Exercise aim ▸
Take the line with "Agregá Economía Sustentable a" and every line after it in the entries below, and set them down exactly, without any pictures.

[Dataset items]
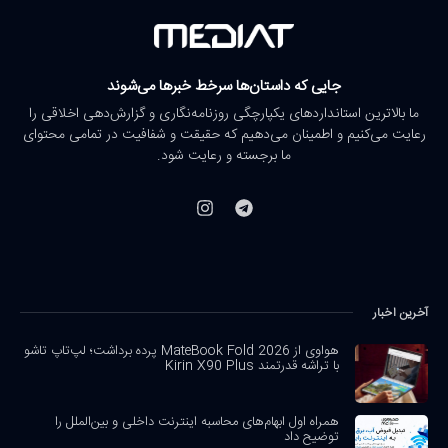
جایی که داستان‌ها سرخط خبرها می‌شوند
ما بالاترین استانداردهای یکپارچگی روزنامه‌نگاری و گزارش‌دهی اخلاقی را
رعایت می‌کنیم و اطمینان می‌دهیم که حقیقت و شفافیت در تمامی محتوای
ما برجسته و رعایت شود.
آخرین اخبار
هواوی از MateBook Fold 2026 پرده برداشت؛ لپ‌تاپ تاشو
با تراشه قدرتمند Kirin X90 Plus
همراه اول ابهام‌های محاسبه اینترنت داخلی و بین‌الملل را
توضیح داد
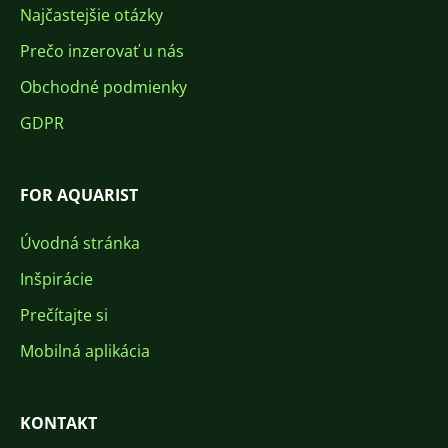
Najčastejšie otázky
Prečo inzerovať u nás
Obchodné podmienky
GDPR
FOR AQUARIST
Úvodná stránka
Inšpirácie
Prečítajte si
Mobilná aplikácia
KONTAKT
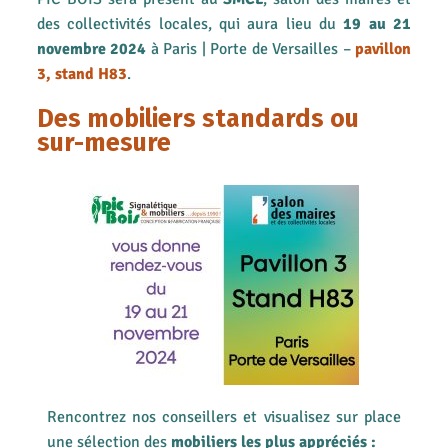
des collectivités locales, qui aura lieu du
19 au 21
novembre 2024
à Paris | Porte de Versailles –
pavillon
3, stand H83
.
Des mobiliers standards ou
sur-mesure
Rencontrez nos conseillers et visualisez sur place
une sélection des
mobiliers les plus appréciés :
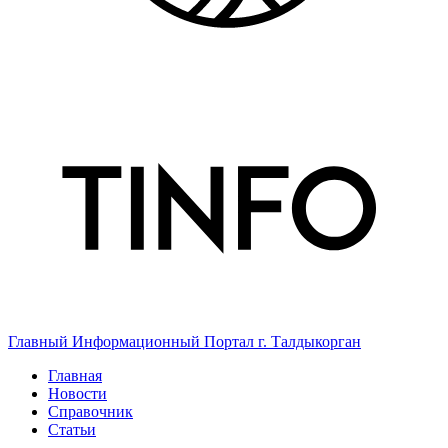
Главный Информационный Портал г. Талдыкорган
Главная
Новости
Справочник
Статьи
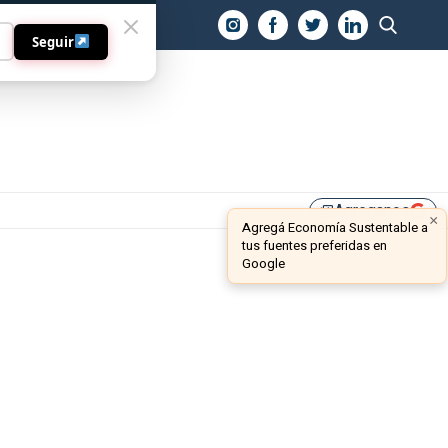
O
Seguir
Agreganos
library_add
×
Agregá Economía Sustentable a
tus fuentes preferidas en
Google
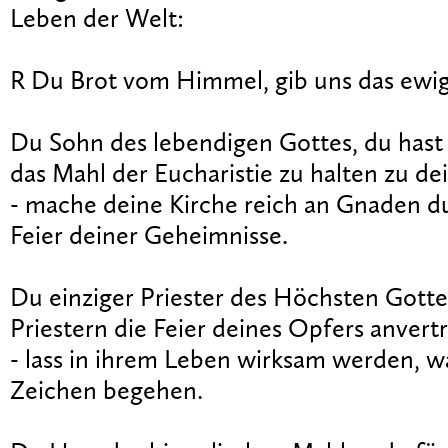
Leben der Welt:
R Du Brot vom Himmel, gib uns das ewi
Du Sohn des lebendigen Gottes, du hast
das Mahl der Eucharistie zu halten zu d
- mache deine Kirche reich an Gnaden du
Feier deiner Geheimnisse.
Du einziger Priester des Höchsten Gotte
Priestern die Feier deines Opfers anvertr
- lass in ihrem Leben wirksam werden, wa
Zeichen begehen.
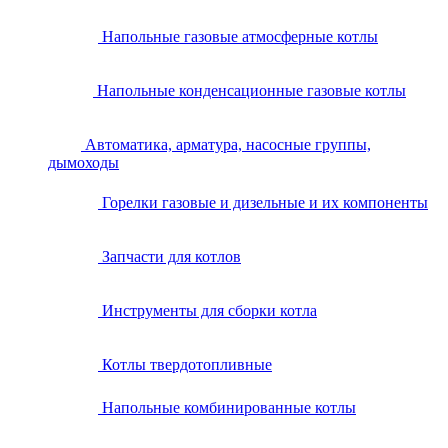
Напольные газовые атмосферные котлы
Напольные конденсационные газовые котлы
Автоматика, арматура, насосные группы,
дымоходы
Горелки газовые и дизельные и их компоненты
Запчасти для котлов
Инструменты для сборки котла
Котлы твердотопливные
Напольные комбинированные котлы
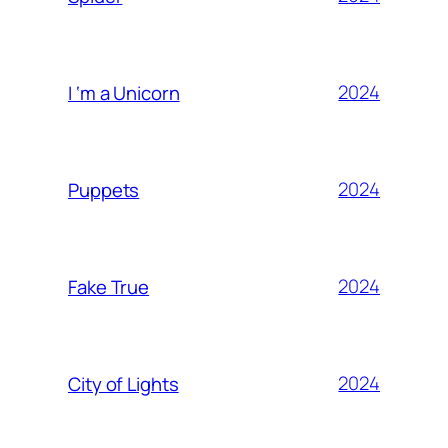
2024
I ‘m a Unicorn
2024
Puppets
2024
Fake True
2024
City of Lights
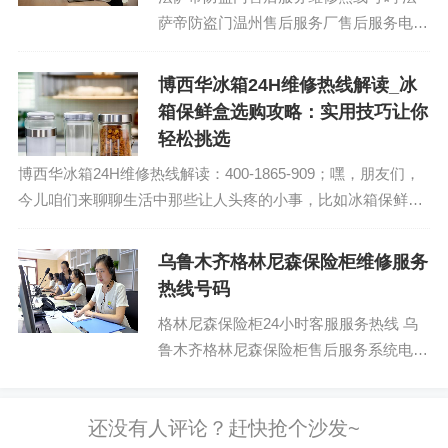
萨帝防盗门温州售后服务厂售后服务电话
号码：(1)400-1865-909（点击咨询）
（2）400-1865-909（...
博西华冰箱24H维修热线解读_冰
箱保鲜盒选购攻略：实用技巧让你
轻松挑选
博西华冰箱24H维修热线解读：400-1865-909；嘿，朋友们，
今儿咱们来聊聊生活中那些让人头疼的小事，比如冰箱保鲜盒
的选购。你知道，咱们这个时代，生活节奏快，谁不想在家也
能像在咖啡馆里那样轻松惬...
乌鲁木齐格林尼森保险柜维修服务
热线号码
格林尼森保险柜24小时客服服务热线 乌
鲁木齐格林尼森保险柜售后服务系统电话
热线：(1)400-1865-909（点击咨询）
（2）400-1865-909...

Task result ▸
Agregá Economía Sustentable a
tus fuentes preferidas en
Google
Leben der Welt:
R Du Brot vom Himmel, gib uns das ewi
Du Sohn des lebendigen Gottes, du hast
das Mahl der Eucharistie zu halten zu d
- mache deine Kirche reich an Gnaden du
Feier deiner Geheimnisse.
Du einziger Priester des Höchsten Gotte
Priestern die Feier deines Opfers anvertr
- lass in ihrem Leben wirksam werden, wa
Zeichen begehen.
Напольные газовые атмосферные котлы
Напольные конденсационные газовые котлы
Автоматика, арматура, насосные группы,
дымоходы
Горелки газовые и дизельные и их компоненты
Запчасти для котлов
Инструменты для сборки котла
Котлы твердотопливные
Напольные комбинированные котлы
2024
I ‘m a Unicorn
2024
Puppets
2024
Fake True
2024
City of Lights
萨帝防盗门温州售后服务厂售后服务电话
号码：(1)400-1865-909（点击咨询）
（2）400-1865-909（...
博西华冰箱24H维修热线解读_冰
箱保鲜盒选购攻略：实用技巧让你
轻松挑选
博西华冰箱24H维修热线解读：400-1865-909；嘿，朋友们，
今儿咱们来聊聊生活中那些让人头疼的小事，比如冰箱保鲜盒
的选购。你知道，咱们这个时代，生活节奏快，谁不想在家也
能像在咖啡馆里那样轻松惬...
乌鲁木齐格林尼森保险柜维修服务
热线号码
格林尼森保险柜24小时客服服务热线 乌
鲁木齐格林尼森保险柜售后服务系统电话
热线：(1)400-1865-909（点击咨询）
（2）400-1865-909...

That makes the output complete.